Жанбас вздохнул: брат Жуманбай говорил о ханстве, которого давно нет, теперь Былшык…

— В том то и беда, что хана нет, — подчеркнул бий Мырза — каждый старейшина, каждый бай в своем ауле вытворяет, что хочет, что умеет, у кого на что ума и совести хватает. Каждый свою игру играет.

— Брат Жумеке сколько раз призывал: «Когда внешний враг приходит, старые уловки нужно бросить, интриги и вражду меж своих оставить», — напомнил Андасбек.

— Вы считаете, русские нам враги? — осторожно и нерешительно задал свой вопрос обычно молчаливый Молдас.

— Эх, ага [33], — вздохнул Андасбек, — что же мы ждем от тёмного народа, когда старейшины аулов не понимают, что творится на родной земле!

Вопрос Молдаса сильно огорчил Андасбека и он, насупив брови, замолчал. Молдас, так ничего и не поняв, почувствовал себя виноватым, молча корил себя за то, что влез не в своё дело и больше не проронив ни слова, тихо сидел за трапезой.

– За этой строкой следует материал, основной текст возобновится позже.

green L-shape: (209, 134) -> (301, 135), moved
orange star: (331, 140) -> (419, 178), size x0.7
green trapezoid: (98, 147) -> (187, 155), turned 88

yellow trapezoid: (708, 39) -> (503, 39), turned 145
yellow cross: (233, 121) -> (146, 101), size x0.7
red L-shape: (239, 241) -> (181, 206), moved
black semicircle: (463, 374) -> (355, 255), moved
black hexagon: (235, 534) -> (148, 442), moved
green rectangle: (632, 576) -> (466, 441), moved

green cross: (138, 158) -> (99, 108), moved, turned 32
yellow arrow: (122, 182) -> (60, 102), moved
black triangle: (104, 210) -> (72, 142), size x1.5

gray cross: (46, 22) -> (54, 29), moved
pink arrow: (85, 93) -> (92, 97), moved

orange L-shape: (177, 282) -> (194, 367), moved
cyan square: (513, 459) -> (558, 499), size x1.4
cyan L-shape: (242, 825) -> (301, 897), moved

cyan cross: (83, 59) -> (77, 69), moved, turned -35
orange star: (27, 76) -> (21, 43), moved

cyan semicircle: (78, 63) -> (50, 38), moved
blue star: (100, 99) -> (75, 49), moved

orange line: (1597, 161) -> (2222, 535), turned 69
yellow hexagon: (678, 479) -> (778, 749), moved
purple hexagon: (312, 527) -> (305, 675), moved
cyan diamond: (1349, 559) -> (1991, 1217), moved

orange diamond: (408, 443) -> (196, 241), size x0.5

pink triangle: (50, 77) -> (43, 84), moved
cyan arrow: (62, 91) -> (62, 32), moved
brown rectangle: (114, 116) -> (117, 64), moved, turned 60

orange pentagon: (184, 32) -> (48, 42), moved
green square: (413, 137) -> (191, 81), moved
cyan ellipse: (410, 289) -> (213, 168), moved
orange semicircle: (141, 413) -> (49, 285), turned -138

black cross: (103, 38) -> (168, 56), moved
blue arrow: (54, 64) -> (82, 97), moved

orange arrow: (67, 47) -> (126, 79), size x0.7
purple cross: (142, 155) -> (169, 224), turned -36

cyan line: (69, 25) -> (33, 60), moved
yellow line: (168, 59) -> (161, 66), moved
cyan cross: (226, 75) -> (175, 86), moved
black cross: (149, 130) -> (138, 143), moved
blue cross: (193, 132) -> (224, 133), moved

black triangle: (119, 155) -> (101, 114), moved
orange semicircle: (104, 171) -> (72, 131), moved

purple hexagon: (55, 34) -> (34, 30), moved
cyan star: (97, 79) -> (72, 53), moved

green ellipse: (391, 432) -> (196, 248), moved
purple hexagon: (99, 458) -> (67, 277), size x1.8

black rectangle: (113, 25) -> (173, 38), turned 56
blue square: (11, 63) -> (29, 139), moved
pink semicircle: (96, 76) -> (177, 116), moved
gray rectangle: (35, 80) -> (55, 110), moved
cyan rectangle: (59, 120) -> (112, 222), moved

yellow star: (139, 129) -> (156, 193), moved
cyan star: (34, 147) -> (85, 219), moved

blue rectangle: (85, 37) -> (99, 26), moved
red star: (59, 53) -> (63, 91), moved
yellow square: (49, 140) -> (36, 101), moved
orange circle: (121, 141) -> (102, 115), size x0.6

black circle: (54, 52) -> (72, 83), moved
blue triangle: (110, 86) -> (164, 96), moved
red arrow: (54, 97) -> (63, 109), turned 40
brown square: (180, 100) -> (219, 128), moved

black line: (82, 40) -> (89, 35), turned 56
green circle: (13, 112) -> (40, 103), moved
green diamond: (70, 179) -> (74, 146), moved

В это время, вдыхая аромат лугов, средь пышной растительности пробирался к аулу всадник. Поднявшись верхом на ближайший холм, он увидел любимый родной аул. Там, где полноводная широкая река Или, берущая начало в горах Китая, вбирающая в себя множество живительных ручейков и родников великих гор Джунгарского Алатау, разбегаясь на равнине Семиречья на множество потоков, образует огромную дельту, и вновь объединяет свои воды в притоке небесно-голубого солено-пресного озера Балхаш, между рукавами рек Ак-Озек и Кок-Озек, в этом оазисе средь бурой пустыни Сариесик-Атырау, расположился родной аул, родовое имение каракыпшаков под названием «Карашенгелды». Юрты в полукруг, тучные стада. Сияющая улыбка осветила лицо мальчишки. Ему показалось, аромат вареного мяса молодого ягненка и терпкий запах кумыса дошел до его носа. Но еще лучше стало на душе от мысли о теплоте и радушии родных аульчан. Как сильно он скучает в городе по родному аулу! Пустив коня галопом и войдя в аул, сразу двинулся к белоснежной праздничной юрте. Разговоры в юрте прервались от шума и лая собак за дверью. В дверях показался Кулан.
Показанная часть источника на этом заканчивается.